[Data extracted from a collection]
--------

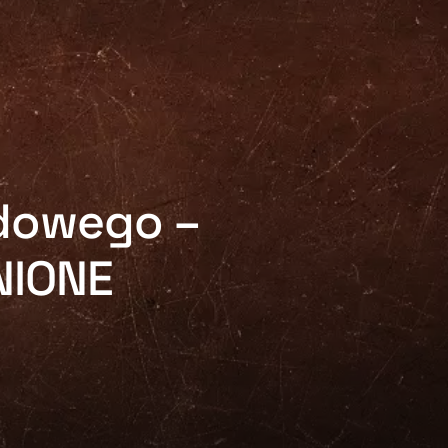
dowego –
NIONE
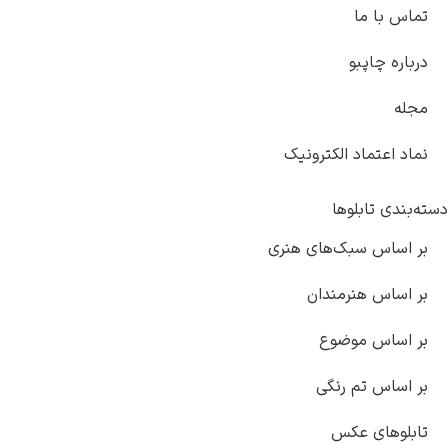
تماس با ما
درباره چاپبو
مجله
نماد اعتماد الکترونیک
دسته‌بندی تابلوها
بر اساس سبک‌های هنری
بر اساس هنرمندان
بر اساس موضوع
بر اساس تم رنگی
تابلوهای عکس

--------

WHAT THE TASK REQUIRES – Where the line containing "درباره چاپبو" appears in the data above, begin there and reproduce every line to the end exactly; include nothing else.

ANSWER TO THIS TASK –
درباره چاپبو
مجله
نماد اعتماد الکترونیک
دسته‌بندی تابلوها
بر اساس سبک‌های هنری
بر اساس هنرمندان
بر اساس موضوع
بر اساس تم رنگی
تابلوهای عکس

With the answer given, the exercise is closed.